Four and a half miles east of the town of Lathrop, and in Lathrop Township, is Crooked River Baptist Church. It was organized January 31, 1857, with sixteen members, and Rev. W. C. Barrett, pastor. The other ministers of this church, in regular succession, were, Rev. J. D. Black, Rev. Wm. Johnson, Rev. J. W. Luke, Rev. Dr. Chambless and Rev. J. P. Martin, in 1881. Josiah Baker was first clerk of the congrega- tion ; William Lewis and John North were first deacons ; R. J. Dunlap, J. Q. A. Kemper and M. Gidley are the present (1881) deacons. The church membership is 135. The church edifice is a neat frame structure, thirty-five by fifty feet. The organization is out of debt.
CHAPTER XIII.
SETTLEMENT OF SHOAL TOWNSHIP.
CAMERON-ITS HISTORY-ITS EARLY SETTLERS-FIRST BUILDING-FIRST HOUSE OF PUBLIC ENTERTAINMENT-FIRST STORE-COLONEL TIERNAN-DR KING -- PIONFER BUSINESS HOUSES-POST OFFICE-MILLS - FOUNDRY - BURNING OF CAMERON- PUBLIC HALLS-HOTELS-TOWN INCORPORATED-OFFICIAL DIRECTORY-STOCK IN CHICAGO, ROCK ISLAND & PACIFIC RAILROAD-MUSSER'S BLOCK-SCHOOLS- CHURCHES-NEWSPAPERS-BANKS
Shoal Township, the northeastern division of Clinton County, is bounded on the north by DeKalb County ; on the east, by Caldwell County ; on the south, by Lathrop Township; and, on the west, by Platte Township. It is an exact square, measuring seven miles on each side. The general surface of the township is prairie. It is, however, beautifully diversified with timber, which grows in ample luxuriance along the bottoms of Shoal and Brushy Creeks, affording all the neces- sary wood for fencing and fuel. Unmistakable evidences of the presence of an excellent quality of bituminous coal have been discovered in the neighborhood of Shoal Creek, in this township. Sufficient interest in the matter has, so far, however, not been awakened as to warrant a proper investigation of the status of this element of wealth and con- venience.
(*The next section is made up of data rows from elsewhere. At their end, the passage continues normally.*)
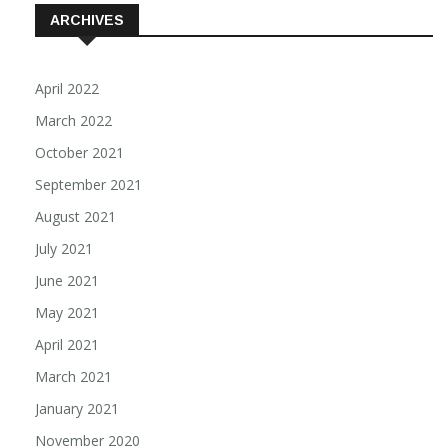
ARCHIVES
April 2022
March 2022
October 2021
September 2021
August 2021
July 2021
June 2021
May 2021
April 2021
March 2021
January 2021
November 2020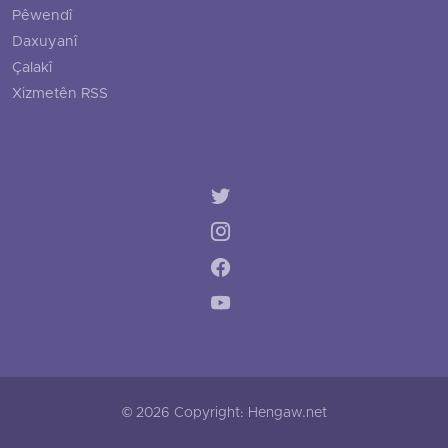
Pêwendî
Daxuyanî
Çalakî
Xizmetên RSS
© 2026 Copyright: Hengaw.net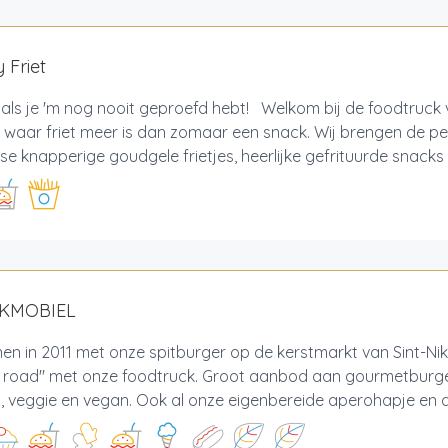
 Friet
oals je 'm nog nooit geproefd hebt! Welkom bij de foodtruck 
 waar friet meer is dan zomaar een snack. Wij brengen de p
se knapperige goudgele frietjes, heerlijke gefrituurde snacks e
AKMOBIEL
n in 2011 met onze spitburger op de kerstmarkt van Sint-Nik
e road" met onze foodtruck. Groot aanbod aan gourmetburger
p, veggie en vegan. Ook al onze eigenbereide aperohapje en des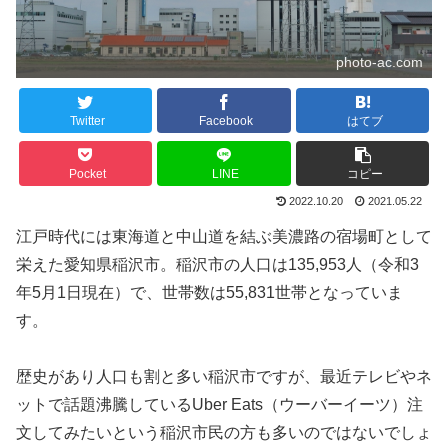
photo-ac.com
Twitter
Facebook
はてブ
Pocket
LINE
コピー
2022.10.20
2021.05.22
江戸時代には東海道と中山道を結ぶ美濃路の宿場町として
栄えた愛知県稲沢市。稲沢市の人口は135,953人（令和3
年5月1日現在）で、世帯数は55,831世帯となっていま
す。
歴史があり人口も割と多い稲沢市ですが、最近テレビやネ
ットで話題沸騰しているUber Eats（ウーバーイーツ）注
文してみたいという稲沢市民の方も多いのではないでしょ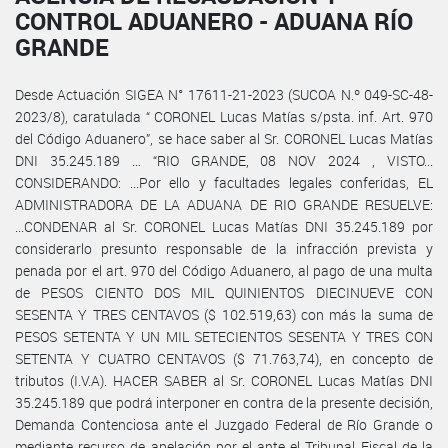
CONTROL ADUANERO - ADUANA RÍO
GRANDE
Desde Actuación SIGEA N° 17611-21-2023 (SUCOA N.º 049-SC-48-
2023/8), caratulada “ CORONEL Lucas Matías s/psta. inf. Art. 970
del Código Aduanero”, se hace saber al Sr. CORONEL Lucas Matías
DNI 35.245.189 … “RIO GRANDE, 08 NOV 2024 , VISTO...
CONSIDERANDO: ...Por ello y facultades legales conferidas, EL
ADMINISTRADORA DE LA ADUANA DE RIO GRANDE RESUELVE:
...CONDENAR al Sr. CORONEL Lucas Matías DNI 35.245.189 por
considerarlo presunto responsable de la infracción prevista y
penada por el art. 970 del Código Aduanero, al pago de una multa
de PESOS CIENTO DOS MIL QUINIENTOS DIECINUEVE CON
SESENTA Y TRES CENTAVOS ($ 102.519,63) con más la suma de
PESOS SETENTA Y UN MIL SETECIENTOS SESENTA Y TRES CON
SETENTA Y CUATRO CENTAVOS ($ 71.763,74), en concepto de
tributos (I.V.A). HACER SABER al Sr. CORONEL Lucas Matías DNI
35.245.189 que podrá interponer en contra de la presente decisión,
Demanda Contenciosa ante el Juzgado Federal de Río Grande o
mediante recurso de apelación por el ante el Tribunal Fiscal de la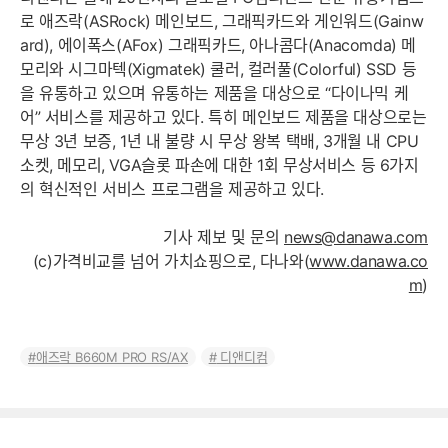
로 애즈락(ASRock) 메인보드, 그래픽카드와 게인워드(Gainw
ard), 에이폭스(AFox) 그래픽카드, 아나콤다(Anacomda) 메
모리와 시그마텍(Xigmatek) 쿨러, 컬러풀(Colorful) SSD 등
을 유통하고 있으며 유통하는 제품을 대상으로 “다이나믹 케
어” 서비스를 제공하고 있다. 특히 메인보드 제품을 대상으로는
무상 3년 보증, 1년 내 불량 시 무상 왕복 택배, 3개월 내 CPU
소켓, 메모리, VGA슬롯 파손에 대한 1회 무상서비스 등 6가지
의 혁신적인 서비스 프로그램을 제공하고 있다.
기사 제보 및 문의
news@danawa.com
(c)가격비교를 넘어 가치쇼핑으로, 다나와(
www.danawa.co
m
)
애즈락 B660M PRO RS/AX
디앤디컴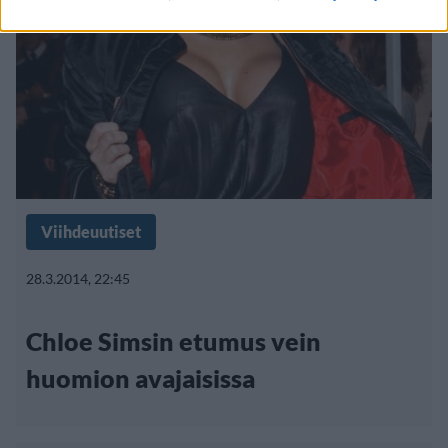
Viihdeuutiset
28.3.2014, 22:45
Chloe Simsin etumus vein
huomion avajaisissa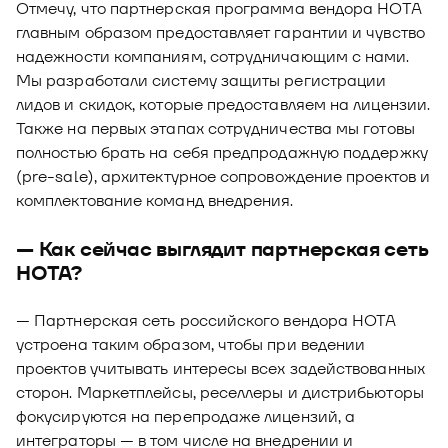
Отмечу, что партнерская программа вендора НОТА
главным образом предоставляет гарантии и чувство
надежности компаниям, сотрудничающим с нами.
Мы разработали систему защиты регистрации
лидов и скидок, которые предоставляем на лицензии.
Также на первых этапах сотрудничества мы готовы
полностью брать на себя предпродажную поддержку
(pre-sale), архитектурное сопровождение проектов и
комплектование команд внедрения.
— Как сейчас выглядит партнерская сеть
НОТА?
— Партнерская сеть российского вендора НОТА
устроена таким образом, чтобы при ведении
проектов учитывать интересы всех задействованных
сторон. Маркетплейсы, реселлеры и дистрибьюторы
фокусируются на перепродаже лицензий, а
интеграторы — в том числе на внедрении и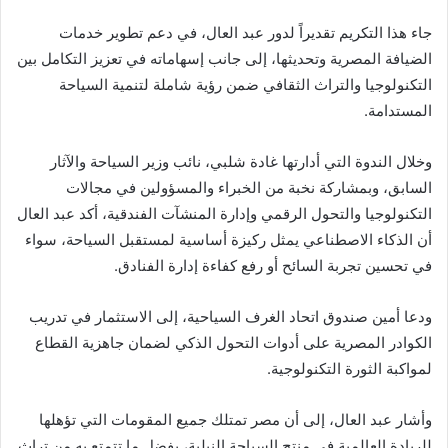
جاء هذا التكريم تقديراً لدور عبد العال، في دعم تطوير خدمات
الضيافة المصرية وتحديثها، إلى جانب إسهاماته في تعزيز التكامل بين
التكنولوجيا والتراث الثقافي ضمن رؤية شاملة لتنمية السياحة
المستدامة.
وخلال الندوة التي أدارتها غادة شلبي، نائب وزير السياحة والآثار
السابق، وبمشاركة نخبة من الخبراء والمسؤولين في مجالات
التكنولوجيا والتحول الرقمي وإدارة المنشآت الفندقية، أكد عبد العال
أن الذكاء الاصطناعي يمثل ركيزة أساسية لمستقبل السياحة، سواء
في تحسين تجربة السائح أو رفع كفاءة إدارة الفنادق.
ودعا أمين صندوق اتحاد الغرف السياحية، إلى الاستثمار في تدريب
الكوادر المصرية على أدوات التحول الذكي لضمان جاهزية القطاع
لمواكبة الثورة التكنولوجية.
وأشار عبد العال، إلى أن مصر تمتلك جميع المقومات التي تؤهلها
للريادة العالمية في منتج السياحة النيلية، بفضل ما تتمتع به من تراث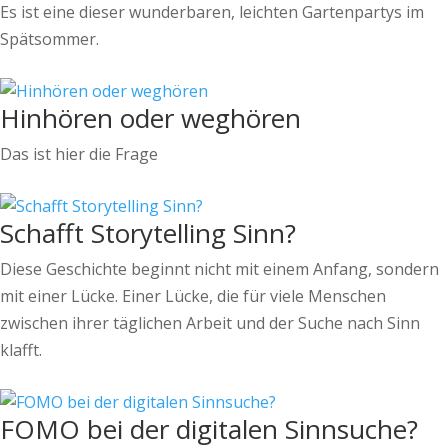
Es ist eine dieser wunderbaren, leichten Gartenpartys im
Spätsommer.
Hinhören oder weghören
Das ist hier die Frage
Schafft Storytelling Sinn?
Diese Geschichte beginnt nicht mit einem Anfang, sondern
mit einer Lücke. Einer Lücke, die für viele Menschen
zwischen ihrer täglichen Arbeit und der Suche nach Sinn
klafft.
FOMO bei der digitalen Sinnsuche?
Shoal Township, though one of the last settled sections of Clinton County, is to-day ( 1881) the most densely populated portion of the same. The subsequent rapid development of the township after its reorganiza- tion into its present limits, was due undoubtedly to the completion of the railroads through its midst. Its splendid natural resources became readily apparent to the traveling public and settlers flocked in from all quarters. Though about the period of the completion of the Hannibal and St. Joseph Railroad the settlements were sparsely distributed, and only found in certain localities of the township, there were still a few who had in an early day penetrated its wilds and effected permanent settlements therein.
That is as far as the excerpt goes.